2017 C.A.R.E. Study
New research uncovers a number of surprising insights into the emotional and financial implications of delivering care to an elderly relative or friend. First released in 2015, the C.A.R.E (Costs, Accountabilities, Realities, Expectations) Study draws from the perspectives of experienced (past and current) as well as future caregivers to explore the expectations and realities of caregiving.
The 2017 C.A.R.E. Study reveals that, despite recognizing the financial and lifestyle complexities of providing care to an elderly relative or friend, many Americans are not taking proactive steps to mitigate the impact on their budgets, careers and/or personal lives. According to the study, 4 in 10 Americans are current or past caregivers, while 1 in 5 non-caregivers expect to step into this role in the future.
It’s not about the money. Or is it?
Although both experienced and future caregivers tend to underestimate the significance of financial support, with three quarters citing non-financial support (emotional and personal care) as what defines caregiving, current findings suggest a disconnect between perception and the reality of the situation:
- Though only one quarter of experienced caregivers said financial support is a key attribute of caregiving, nearly two thirds (64%) actually ended up providing it. In fact, expenses comprised roughly one third of current caregivers’ monthly budget
- 7 in 10 future caregivers expect to incur costs, yet 60% say they are least equipped to handle the financial aspects of caregiving
- When asked what part of life caregiving impacts the most, half (51%) of future caregivers flagged finances second to only personal time
Among those caregivers who incurred added expenses, half (51%) said they reduced discretionary living expenses, while more than a quarter (28%) increased work hours to assist with the added financial demands.
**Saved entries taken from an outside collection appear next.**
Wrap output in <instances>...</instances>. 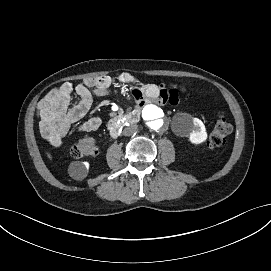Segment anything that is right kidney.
I'll use <instances>...</instances> for the list:
<instances>
[{"label": "right kidney", "mask_w": 271, "mask_h": 271, "mask_svg": "<svg viewBox=\"0 0 271 271\" xmlns=\"http://www.w3.org/2000/svg\"><path fill=\"white\" fill-rule=\"evenodd\" d=\"M88 170L89 163L79 161L72 162L68 168L69 175L75 180H83L87 176Z\"/></svg>", "instance_id": "ca27d5eb"}]
</instances>
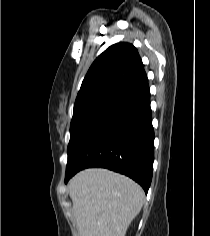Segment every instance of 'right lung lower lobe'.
<instances>
[{"instance_id": "98d812e1", "label": "right lung lower lobe", "mask_w": 210, "mask_h": 236, "mask_svg": "<svg viewBox=\"0 0 210 236\" xmlns=\"http://www.w3.org/2000/svg\"><path fill=\"white\" fill-rule=\"evenodd\" d=\"M154 161L148 81L132 90L83 139L67 163L65 182L88 167L129 176L147 193Z\"/></svg>"}]
</instances>
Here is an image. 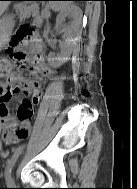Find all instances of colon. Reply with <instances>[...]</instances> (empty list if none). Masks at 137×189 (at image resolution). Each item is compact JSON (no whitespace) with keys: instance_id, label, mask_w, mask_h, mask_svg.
Here are the masks:
<instances>
[{"instance_id":"colon-1","label":"colon","mask_w":137,"mask_h":189,"mask_svg":"<svg viewBox=\"0 0 137 189\" xmlns=\"http://www.w3.org/2000/svg\"><path fill=\"white\" fill-rule=\"evenodd\" d=\"M38 41L35 30L29 26H21L14 32L6 48L7 56H0V85L8 81L15 63H23L22 47L28 43H37ZM19 111L21 117L25 115V112L27 115H31L33 107L26 100L20 105Z\"/></svg>"}]
</instances>
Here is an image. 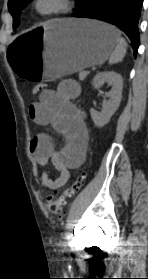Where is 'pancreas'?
I'll list each match as a JSON object with an SVG mask.
<instances>
[{
    "label": "pancreas",
    "instance_id": "obj_1",
    "mask_svg": "<svg viewBox=\"0 0 148 279\" xmlns=\"http://www.w3.org/2000/svg\"><path fill=\"white\" fill-rule=\"evenodd\" d=\"M86 76L83 75V72H80L79 74V79L80 81H83L85 79Z\"/></svg>",
    "mask_w": 148,
    "mask_h": 279
}]
</instances>
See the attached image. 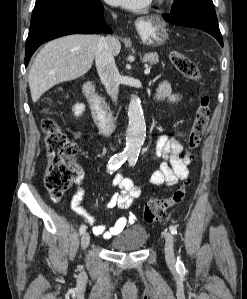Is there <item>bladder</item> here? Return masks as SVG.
Here are the masks:
<instances>
[{
    "mask_svg": "<svg viewBox=\"0 0 247 299\" xmlns=\"http://www.w3.org/2000/svg\"><path fill=\"white\" fill-rule=\"evenodd\" d=\"M147 239L146 229L140 225H133L119 233L111 241V246L117 251H135L141 249Z\"/></svg>",
    "mask_w": 247,
    "mask_h": 299,
    "instance_id": "1",
    "label": "bladder"
}]
</instances>
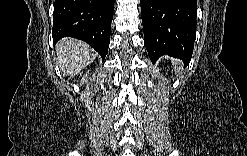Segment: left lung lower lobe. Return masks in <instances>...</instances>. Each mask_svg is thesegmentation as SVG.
I'll return each instance as SVG.
<instances>
[{"instance_id": "0a47b994", "label": "left lung lower lobe", "mask_w": 247, "mask_h": 156, "mask_svg": "<svg viewBox=\"0 0 247 156\" xmlns=\"http://www.w3.org/2000/svg\"><path fill=\"white\" fill-rule=\"evenodd\" d=\"M145 47L152 62L163 55L191 60L196 38V0H141Z\"/></svg>"}]
</instances>
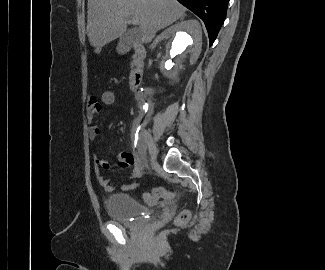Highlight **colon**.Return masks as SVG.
Listing matches in <instances>:
<instances>
[{
	"label": "colon",
	"instance_id": "colon-1",
	"mask_svg": "<svg viewBox=\"0 0 325 270\" xmlns=\"http://www.w3.org/2000/svg\"><path fill=\"white\" fill-rule=\"evenodd\" d=\"M116 97L113 91L111 90H105L101 94V102L105 106H111L115 103ZM172 196V193L163 188V187H157L154 188L152 191L145 193L144 198L148 202H155L160 199H166ZM190 218V212L188 210H183L179 213V215L175 219L176 225H184L188 222Z\"/></svg>",
	"mask_w": 325,
	"mask_h": 270
}]
</instances>
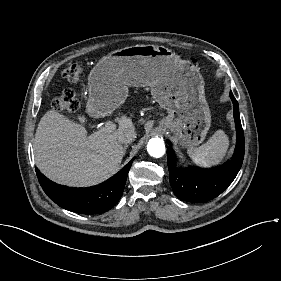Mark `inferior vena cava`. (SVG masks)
Returning a JSON list of instances; mask_svg holds the SVG:
<instances>
[{"instance_id": "inferior-vena-cava-1", "label": "inferior vena cava", "mask_w": 281, "mask_h": 281, "mask_svg": "<svg viewBox=\"0 0 281 281\" xmlns=\"http://www.w3.org/2000/svg\"><path fill=\"white\" fill-rule=\"evenodd\" d=\"M136 138V132L134 130L125 131L117 135V139L124 144H129Z\"/></svg>"}]
</instances>
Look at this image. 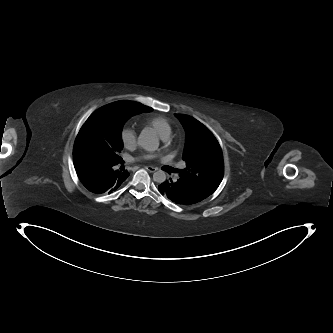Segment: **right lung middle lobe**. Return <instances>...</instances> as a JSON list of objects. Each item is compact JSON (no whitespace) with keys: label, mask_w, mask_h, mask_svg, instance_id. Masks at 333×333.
Wrapping results in <instances>:
<instances>
[{"label":"right lung middle lobe","mask_w":333,"mask_h":333,"mask_svg":"<svg viewBox=\"0 0 333 333\" xmlns=\"http://www.w3.org/2000/svg\"><path fill=\"white\" fill-rule=\"evenodd\" d=\"M134 115V109L114 106L112 103L96 110L77 135L73 160L95 165L119 163L123 149L122 128Z\"/></svg>","instance_id":"dd1d6c3e"}]
</instances>
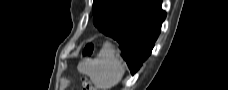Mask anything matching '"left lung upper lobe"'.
Returning a JSON list of instances; mask_svg holds the SVG:
<instances>
[{"label": "left lung upper lobe", "instance_id": "left-lung-upper-lobe-1", "mask_svg": "<svg viewBox=\"0 0 228 90\" xmlns=\"http://www.w3.org/2000/svg\"><path fill=\"white\" fill-rule=\"evenodd\" d=\"M133 0H94L93 21L101 31H105L121 17L125 11L132 9Z\"/></svg>", "mask_w": 228, "mask_h": 90}]
</instances>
Notably, future caregivers who expect to accrue financial costs anticipate even more pervasive lifestyle changes. A full three quarters (76%) believe they will need to reduce living expenses while half (49%) foresee working more. Despite recognizing the potential burden, 1 in 3 have taken no steps to plan.
Financial and lifestyle costs offset by emotional rewards
The consequences of caregiving extend beyond financial pressure. The C.A.R.E. Study also found that:
- 86% of experienced caregivers saw impact on their lifestyle and even more future caregivers expect the same (97%)
- 1 in 10 experienced caregivers mentioned having had to resign their jobs or change careers
- More than half (54%) of experienced caregivers said caregiving impacted their personal time and 39% noted an impact on their emotional well-being
- 44% felt tired and 37% felt sadness all the time or often
Despite the emotional and professional toll, caregivers find their experience gratifying. Nearly 7 in 10 say they are proud of doing the right thing and 60% feel a sense of accomplishment all the time or often.
Silence is not golden
When considering their own longevity, Americans were most likely to fear poor health (27%) and being a burden to their families (26%). Moreover, while most expect their spouse/partner (48%) or children (28%) to be their caregivers, two thirds haven’t addressed their preferences with these family members – or anyone else. In fact, a staggering 7 in 10 (69%) have not proactively planned for their own long term care needs in any way.
About the Research
The 2017 Northwestern Mutual C.A.R.E. Study explores the multiple facets of caregiving and longevity risk. This study was conducted by Harris Poll on behalf of Northwestern Mutual and included 1,003 American adults aged 18 or older from the general population, and achieved an oversample of 292 American adults age 35-50 (for a total of 502) and an oversample of 649 experienced caregivers (for a total of 1014) who participated in an online survey between November 11 and November 28, 2016. Results were weighted to Census targets for education, age/gender, race/ethnicity, region and household income. Propensity score weighting was also used to adjust for respondents’ propensity to be online. No estimates of theoretical sampling error can be calculated; a full methodology is available.